The bigger I get, the more grateful I am for their help. Any job is easier if you don't have to take it on alone.

Saturday, April 2, 2011

I'm a homeschool mom

Have you ever had a dream that was so good, you made yourself doze a little longer to see the ending? Better yet, have you had a dream where you actually took control and made the dream go where you wanted it to? I had one of those dreams the other day. It gets sweeter with each retelling, so I thought I’d share it with you.

Let me set the scene. I was called upon to be a substitute teacher in a small private school. I approached the front desk to receive my assignment. When I looked at the fat binder from the regular teacher, I was a bit surprised. “Tenth grade Literature.” I’m only 31, and they want me to be in charge of 16 year olds? Well, at least the class only had 6 students, remember, small private school.

As I stood in front of those scary teenagers, faced with teaching Romeo and Juliet, I decided to stick with what I know. I asked one student to tell me what had happened in the story during their last class. (Many of you will recognize this highly scientific technique as narration.) The student gave me two sentences, barely distinguishable from garble.

“Young man,” I began, “my eight year old can tell back a story better than that. Now stand up and try again.”
This time, he stood up and managed to give me a decent oral paragraph.

“Now, that was better.
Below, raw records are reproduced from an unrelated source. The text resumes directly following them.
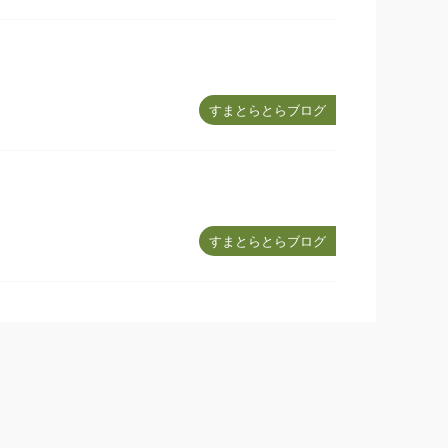
すまとらとらブログ
すまとらとらブログ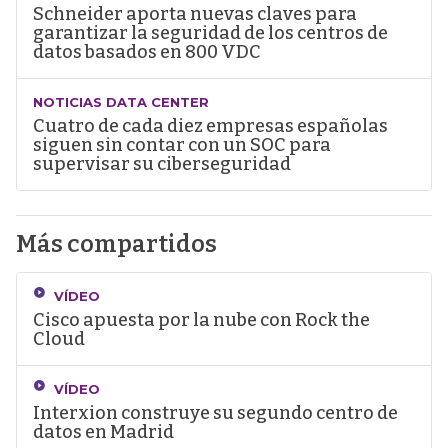
Schneider aporta nuevas claves para
garantizar la seguridad de los centros de
datos basados en 800 VDC
NOTICIAS DATA CENTER
Cuatro de cada diez empresas españolas
siguen sin contar con un SOC para
supervisar su ciberseguridad
Más compartidos
VÍDEO
Cisco apuesta por la nube con Rock the
Cloud
VÍDEO
Interxion construye su segundo centro de
datos en Madrid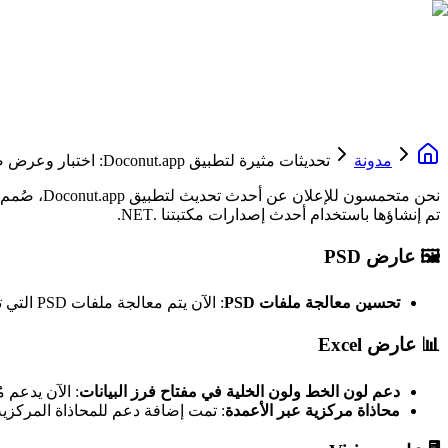
مدونة
تحديثات مثيرة لتطبيق Doconut.app: اختبار وعرض صيغ الملفات الجديدة بسهولة
تم إنشاؤها باستخدام أحدث إصدارات مكتبتنا .NET.
🖼
عارض PSD
تحسين معالجة ملفات PSD
: الآن يتم معالجة ملفات PSD التي تحتوي على طبقات شكل تشمل أقنعة متجهة ورستريّة بشكل صحيح، مما يضمن توافقًا أفضل مع الملفات المعقدة.
📊
عارض Excel
دعم لون الخط ولون الخلية في مفتاح فرز البيانات
: الآن يدعم م
محاذاة مركزية عبر الأعمدة
: تمت إضافة دعم للمحاذاة المركزي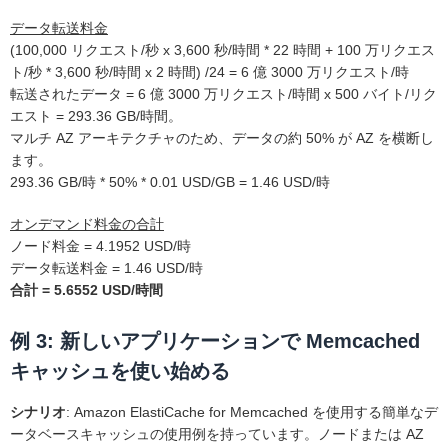
データ転送料金
(100,000 リクエスト/秒 x 3,600 秒/時間 * 22 時間 + 100 万リクエス
ト/秒 * 3,600 秒/時間 x 2 時間) /24 = 6 億 3000 万リクエスト/時
転送されたデータ = 6 億 3000 万リクエスト/時間 x 500 バイト/リク
エスト = 293.36 GB/時間。
マルチ AZ アーキテクチャのため、データの約 50% が AZ を横断し
ます。
293.36 GB/時 * 50% * 0.01 USD/GB = 1.46 USD/時
オンデマンド料金の合計
ノード料金 = 4.1952 USD/時
データ転送料金 = 1.46 USD/時
合計 = 5.6552 USD/時間
例 3: 新しいアプリケーションで Memcached
キャッシュを使い始める
シナリオ
: Amazon ElastiCache for Memcached を使用する簡単なデ
ータベースキャッシュの使用例を持っています。ノードまたは AZ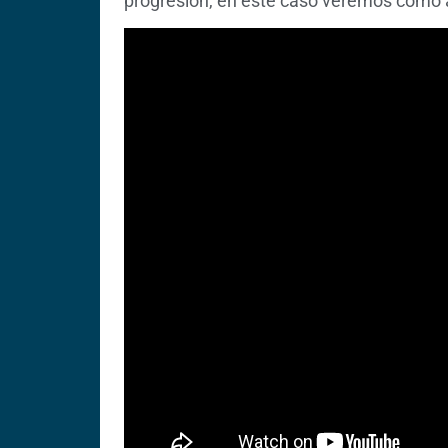
progresión, en este caso veremos cómo a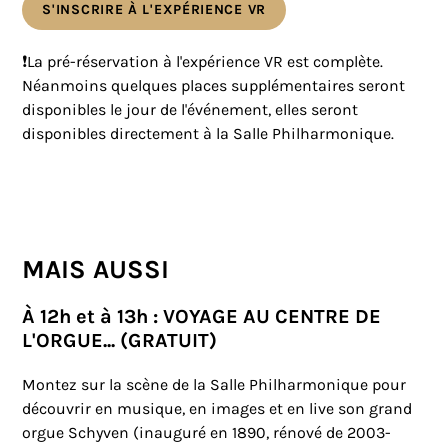
S'INSCRIRE À L'EXPÉRIENCE VR
❗La pré-réservation à l'expérience VR est complète.
Néanmoins quelques places supplémentaires seront
disponibles le jour de l'événement, elles seront
disponibles directement à la Salle Philharmonique.
MAIS AUSSI
À 12h et à 13h : VOYAGE AU CENTRE DE
L'ORGUE... (GRATUIT)
Montez sur la scène de la Salle Philharmonique pour
découvrir en musique, en images et en live son grand
orgue Schyven (inauguré en 1890, rénové de 2003-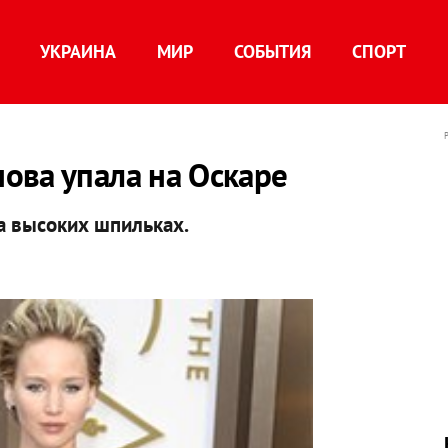
УКРАИНА
МИР
СОБЫТИЯ
СПОРТ
ова упала на Оскаре
а высоких шпильках.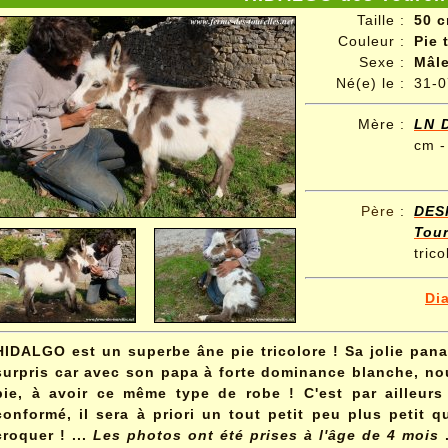
Taille :
50 c
Couleur :
Pie 
Sexe :
Mâl
Né(e) le :
31-0
Mère :
LN 
cm -
Père
:
DE
Tour
trico
Di
HIDALGO est un superbe âne pie tricolore ! Sa jolie pan
surpris car avec son papa à forte dominance blanche, nou
pie, à avoir ce même type de robe ! C'est par ailleurs
conformé, il sera à priori un tout petit peu plus petit 
croquer ! ...
Les photos ont été prises à l'âge de 4 mois
.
Do you realize that if you could tell back the story that good every time, you’d never need to take a test?”
“Yes, you just showed that you mastered the material, and that’s the goal.”

A murmur ran through the room. “Who is she?”
I replied, “I’m a home school mom,” with a tone that struck fear and awe in the listeners. “I teach preschool, kindergarten, 1st grade, and 2nd grade all at the same time, with a toddler crawling under the table.”
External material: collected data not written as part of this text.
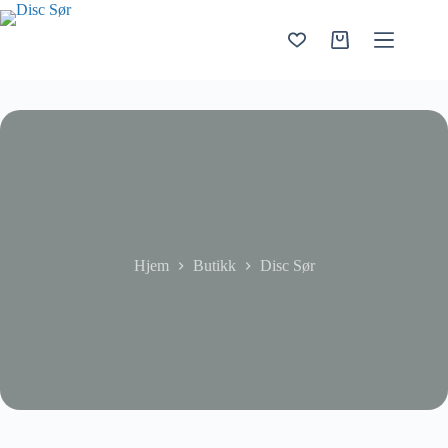
Hopp
til
innholdet
Handlekurv
Hjem
Butikk
Disc Sør
Disc Sør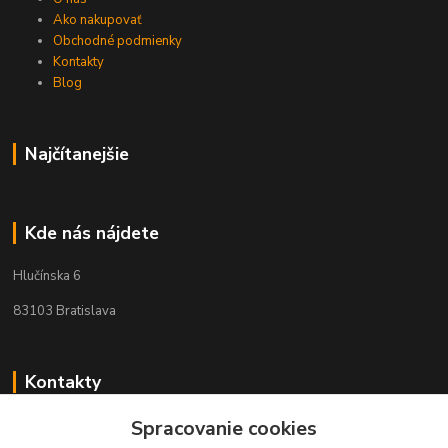
Ako nakupovať
Obchodné podmienky
Kontakty
Blog
Najčítanejšie
Kde nás nájdete
Hlučínska 6
83103 Bratislava
Kontakty
Spracovanie cookies
+421 908 678 479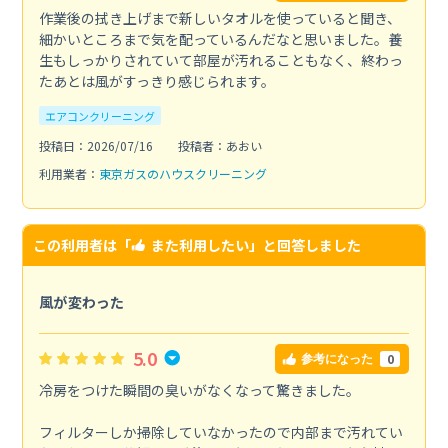
作業後の拭き上げまで新しいタオルを使っていると聞き、
細かいところまで気を配っているんだなと思いました。養
生もしっかりされていて部屋が汚れることもなく、終わっ
たあとは風がすっきり感じられます。
エアコンクリーニング
投稿日：2026/07/16
投稿者：あおい
利用業者：
東京ガスのハウスクリーニング
この利用者は「
また利用したい
」と回答しました
風が変わった
5.0
0
参考になった
冷房をつけた瞬間の臭いがなくなって驚きました。
フィルターしか掃除していなかったので内部まで汚れてい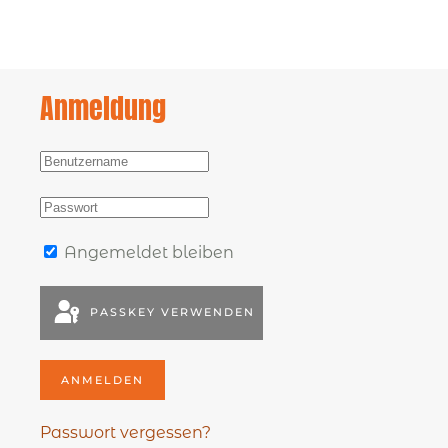
Anmeldung
Angemeldet bleiben
PASSKEY VERWENDEN
ANMELDEN
Passwort vergessen?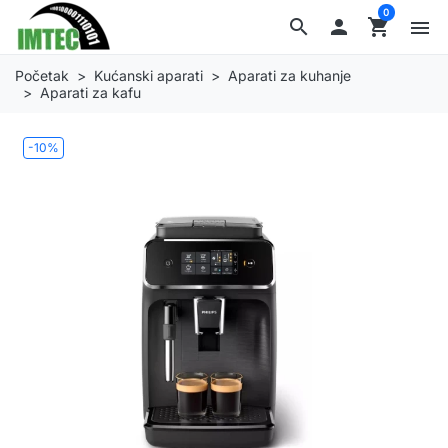
0
search

shopping_cart
menu
Početak
Kućanski aparati
Aparati za kuhanje
Aparati za kafu
-10%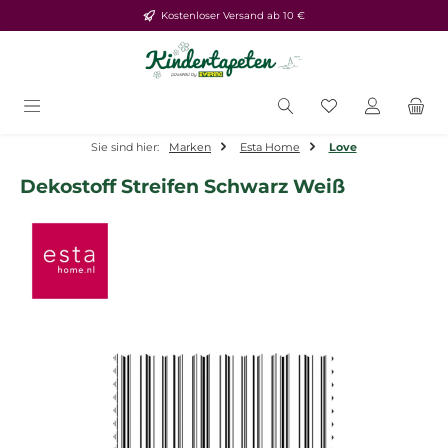
Kostenloser Versand ab 10 €
Zum Hauptinhalt springen
Du hast 0 Produ
Sie sind hier:
Marken
Esta Home
Love
Dekostoff Streifen Schwarz Weiß
Bildergalerie überspringen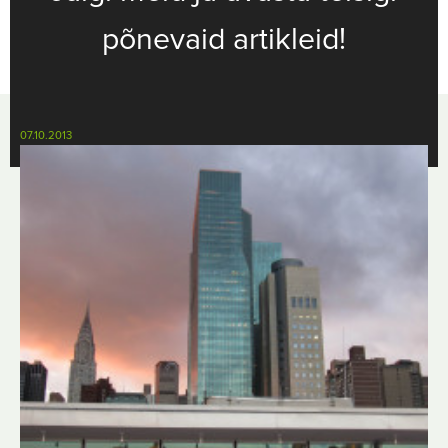
põnevaid artikleid!
07.10.2013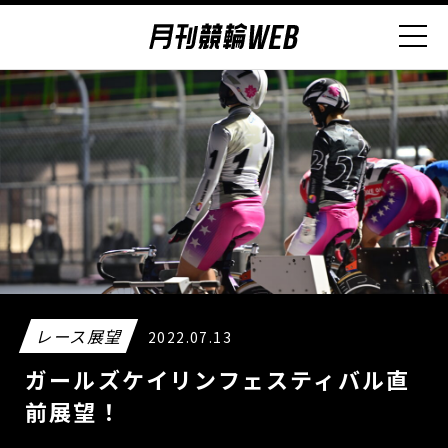
レース展望
2022.07.13
ガールズケイリンフェスティバル直
前展望！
From that moment on, the classroom was mine. So I took full opportunity to tell them a different side of the Romeo and Juliet story.
For example, there was not a wise person in the story. The grownups are all feuding with each other. The teenagers are allowed to go places emotionally that they are not prepared for. Grownups that did know what was going on simply enabled the foolish teenagers. The whole mess ended up with two people dead. But then the families got along, many say. Well, why didn’t they get along before their kids ended up dead? All in all, I’d say it’s a beautiful picture of idiocy.

Well, anyway, I digress. It was a very enjoyable dream. I said all that to say, If you ever lack confidence in your job as a teacher, step back, take a deep breath, put your hands on your hips and say, “I’m a home school mom.” You are doing exactly what you were designed by Yah to do. You are good at it, and your children are thankful that you do it.